Work instruction: Working through the lines below, return each one that holds "click".

Data provided:
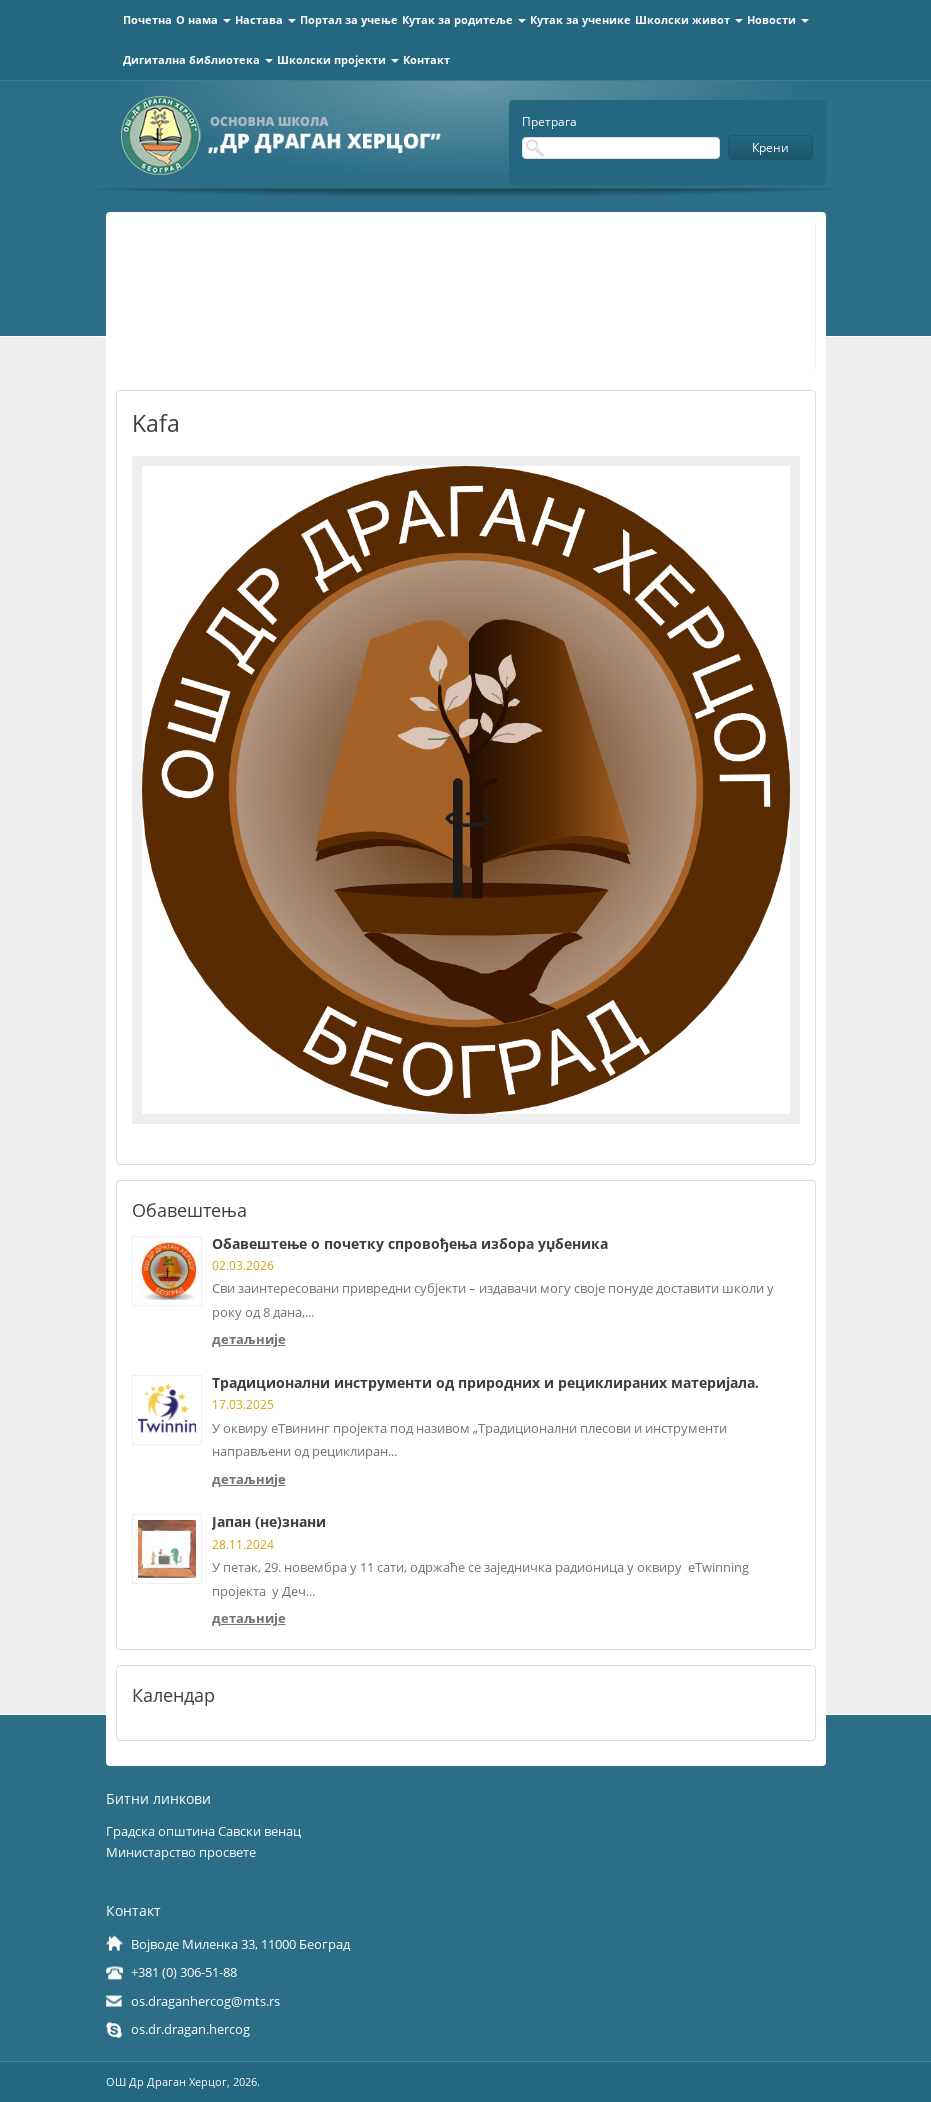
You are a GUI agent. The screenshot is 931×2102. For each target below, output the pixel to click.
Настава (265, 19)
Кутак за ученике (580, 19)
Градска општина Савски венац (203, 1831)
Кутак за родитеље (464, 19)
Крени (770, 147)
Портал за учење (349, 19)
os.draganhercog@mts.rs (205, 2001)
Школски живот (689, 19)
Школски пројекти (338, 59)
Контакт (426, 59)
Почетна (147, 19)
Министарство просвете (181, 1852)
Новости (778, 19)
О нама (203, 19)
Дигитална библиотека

==

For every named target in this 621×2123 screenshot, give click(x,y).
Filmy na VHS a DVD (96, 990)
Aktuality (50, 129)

Answer:
You are a GUI agent. The screenshot is 931×2102. For each target below, output the pixel to click.
For every named target in this 621×2123 screenshot, give click(x,y).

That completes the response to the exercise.